Also, the PRISM/MICA project got cancelled so Dave Cutler (and whomever he took with him) left for Microsoft.

Then they tried MIPS for a while, and I think(?) PRISM became the basis for the Alpha. Also the other 'minicomputers' - IBM AS/400 came out in 1988, and the HP3000 switched to PA-RISC.

The DECstation line was MIPS-based, and DEC sold Ultrix, a BSD-based Unix.

I used a 2100, 3100, 4000/25, and 4000/125 (?) I think. They were decent workstations for their time.

I would choose a VAXi-11/780 if its appearance wasn't so plain and dull. In comparison, the early PDP-10s, particularly the KA-10 and KI-10, are charming. They are probably the epitome of computer aesthetic alongside the 11/40-45-70 series.
Do you happen to know what the KA and KL prefixes stand for?
I'm uncertain about the 'A' in KA, it might suggest that it was the initial release.

'I' stands for 'Integrated', as it was the first PDP-10 CPU to utilize ICs, and 'L' stands for 'LSI'.

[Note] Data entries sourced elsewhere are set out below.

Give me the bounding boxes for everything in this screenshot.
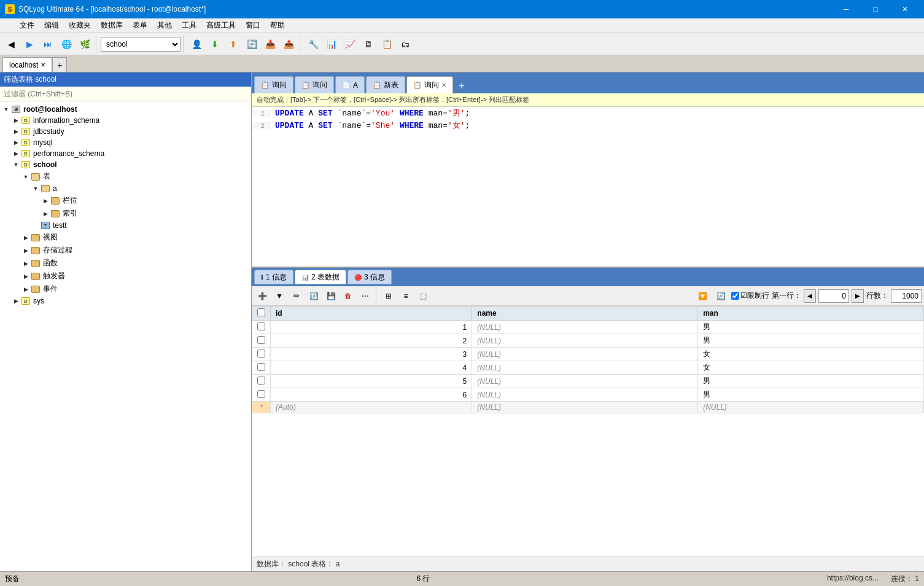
tree-toggle[interactable]: ▼ xyxy=(11,160,21,170)
tree-item[interactable]: ▶栏位 xyxy=(0,194,251,207)
menu-item-工具[interactable]: 工具 xyxy=(177,18,201,33)
rtb-save[interactable]: 💾 xyxy=(323,288,339,304)
cell-man[interactable]: 男 xyxy=(698,334,924,348)
rtb-dropdown[interactable]: ▼ xyxy=(271,288,287,304)
toolbar-btn-8[interactable]: ⬆ xyxy=(225,36,242,53)
toolbar-btn-13[interactable]: 📊 xyxy=(323,36,340,53)
toolbar-btn-3[interactable]: ⏭ xyxy=(39,36,56,53)
row-count-input[interactable] xyxy=(891,289,922,303)
cell-id[interactable]: 6 xyxy=(271,388,472,402)
tree-item[interactable]: ▶Dinformation_schema xyxy=(0,115,251,126)
menu-item-文件[interactable]: 文件 xyxy=(15,18,39,33)
rtb-edit[interactable]: ✏ xyxy=(289,288,305,304)
rtb-list[interactable]: ≡ xyxy=(398,288,414,304)
tree-item[interactable]: ▶Dsys xyxy=(0,295,251,307)
first-row-input[interactable] xyxy=(818,289,849,303)
tree-item[interactable]: ▶视图 xyxy=(0,231,251,244)
query-tab-4[interactable]: 📋询问✕ xyxy=(406,76,453,93)
menu-item-窗口[interactable]: 窗口 xyxy=(241,18,265,33)
row-checkbox[interactable] xyxy=(257,350,265,357)
tree-toggle[interactable]: ▶ xyxy=(11,115,21,125)
menu-item-其他[interactable]: 其他 xyxy=(152,18,177,33)
tree-item[interactable]: Ttestt xyxy=(0,220,251,231)
tree-item[interactable]: ▶存储过程 xyxy=(0,244,251,257)
tree-item[interactable]: ▶函数 xyxy=(0,257,251,270)
toolbar-btn-17[interactable]: 🗂 xyxy=(397,36,414,53)
cell-id[interactable]: 2 xyxy=(271,334,472,348)
menu-item-数据库[interactable]: 数据库 xyxy=(96,18,128,33)
connection-tab-localhost[interactable]: localhost ✕ xyxy=(2,57,52,72)
query-tab-3[interactable]: 📋新表 xyxy=(366,76,405,93)
rtb-refresh[interactable]: 🔃 xyxy=(306,288,322,304)
toolbar-btn-15[interactable]: 🖥 xyxy=(360,36,377,53)
maximize-button[interactable]: □ xyxy=(861,0,890,18)
conn-tab-close[interactable]: ✕ xyxy=(41,61,45,68)
tree-toggle[interactable] xyxy=(31,221,41,230)
tree-item[interactable]: ▶索引 xyxy=(0,207,251,220)
menu-item-收藏夹[interactable]: 收藏夹 xyxy=(64,18,96,33)
menu-item-表单[interactable]: 表单 xyxy=(128,18,152,33)
query-tab-close[interactable]: ✕ xyxy=(441,82,446,88)
tree-toggle[interactable]: ▶ xyxy=(21,233,31,243)
row-checkbox[interactable] xyxy=(257,336,265,344)
toolbar-btn-6[interactable]: 👤 xyxy=(188,36,205,53)
cell-name[interactable]: (NULL) xyxy=(472,375,698,388)
tree-item[interactable]: ▶Dmysql xyxy=(0,137,251,148)
cell-id[interactable]: 1 xyxy=(271,321,472,334)
tree-item[interactable]: ▶触发器 xyxy=(0,270,251,283)
tree-item[interactable]: ▶Djdbcstudy xyxy=(0,126,251,137)
tree-toggle[interactable]: ▶ xyxy=(21,272,31,281)
th-man[interactable]: man xyxy=(698,307,924,321)
toolbar-btn-1[interactable]: ◀ xyxy=(2,36,20,53)
toolbar-btn-5[interactable]: 🌿 xyxy=(76,36,93,53)
cell-id[interactable]: 4 xyxy=(271,361,472,375)
code-editor[interactable]: 1UPDATE A SET `name`='You' WHERE man='男'… xyxy=(252,107,924,267)
limit-row-checkbox[interactable] xyxy=(731,292,739,300)
toolbar-btn-2[interactable]: ▶ xyxy=(21,36,38,53)
table-row[interactable]: 3(NULL)女 xyxy=(252,348,924,361)
th-id[interactable]: id xyxy=(271,307,472,321)
rtb-grid[interactable]: ⊞ xyxy=(381,288,397,304)
tree-item[interactable]: ▶Dperformance_schema xyxy=(0,148,251,159)
tree-item[interactable]: ▼a xyxy=(0,183,251,194)
cell-name[interactable]: (NULL) xyxy=(472,334,698,348)
menu-item-编辑[interactable]: 编辑 xyxy=(39,18,64,33)
toolbar-btn-10[interactable]: 📥 xyxy=(262,36,279,53)
nav-prev[interactable]: ◀ xyxy=(804,289,816,303)
tree-item[interactable]: ▼🖥root@localhost xyxy=(0,104,251,115)
toolbar-btn-12[interactable]: 🔧 xyxy=(305,36,322,53)
conn-tab-add[interactable]: + xyxy=(52,57,67,72)
toolbar-btn-11[interactable]: 📤 xyxy=(280,36,297,53)
row-checkbox[interactable] xyxy=(257,322,265,330)
rtb-more[interactable]: ⋯ xyxy=(357,288,373,304)
database-select[interactable]: school xyxy=(101,37,181,52)
menu-item-高级工具[interactable]: 高级工具 xyxy=(201,18,241,33)
close-button[interactable]: ✕ xyxy=(891,0,919,18)
tree-toggle[interactable]: ▶ xyxy=(21,284,31,294)
tree-item[interactable]: ▶事件 xyxy=(0,283,251,295)
code-content[interactable]: UPDATE A SET `name`='She' WHERE man='女'; xyxy=(275,120,470,131)
tree-toggle[interactable]: ▼ xyxy=(1,104,11,114)
minimize-button[interactable]: ─ xyxy=(832,0,860,18)
cell-name[interactable]: (NULL) xyxy=(472,361,698,375)
tree-toggle[interactable]: ▼ xyxy=(31,184,41,193)
query-tab-add[interactable]: + xyxy=(454,79,469,93)
cell-name[interactable]: (NULL) xyxy=(472,348,698,361)
toolbar-btn-7[interactable]: ⬇ xyxy=(206,36,223,53)
rtb-form[interactable]: ⬚ xyxy=(415,288,431,304)
table-auto-row[interactable]: *(Auto)(NULL)(NULL) xyxy=(252,402,924,413)
table-row[interactable]: 1(NULL)男 xyxy=(252,321,924,334)
result-tab-1[interactable]: 📊 2 表数据 xyxy=(295,270,346,284)
rtb-reload[interactable]: 🔄 xyxy=(713,288,729,304)
cell-name[interactable]: (NULL) xyxy=(472,388,698,402)
result-tab-0[interactable]: ℹ 1 信息 xyxy=(254,270,293,284)
tree-toggle[interactable]: ▶ xyxy=(21,259,31,268)
code-content[interactable]: UPDATE A SET `name`='You' WHERE man='男'; xyxy=(275,107,470,119)
cell-man[interactable]: 男 xyxy=(698,388,924,402)
nav-next[interactable]: ▶ xyxy=(852,289,864,303)
tree-toggle[interactable]: ▶ xyxy=(11,296,21,306)
toolbar-btn-16[interactable]: 📋 xyxy=(378,36,395,53)
toolbar-btn-14[interactable]: 📈 xyxy=(341,36,359,53)
cell-id[interactable]: 5 xyxy=(271,375,472,388)
cell-man[interactable]: 男 xyxy=(698,321,924,334)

There was also the ill-fated KC-10, which was unfortunately killed for various reasons, both technical and strategic as it was competing with the 11/780. It was to use integrated NAND chips like the 11/750 (or even the Cray 1). I'm not sure what the 'C' stood for.

Oh, I should also mention the small KS-10, which had a mini form factor (the DEC10-20 was a mainframe). I guess you can figure what the 'S' stood for.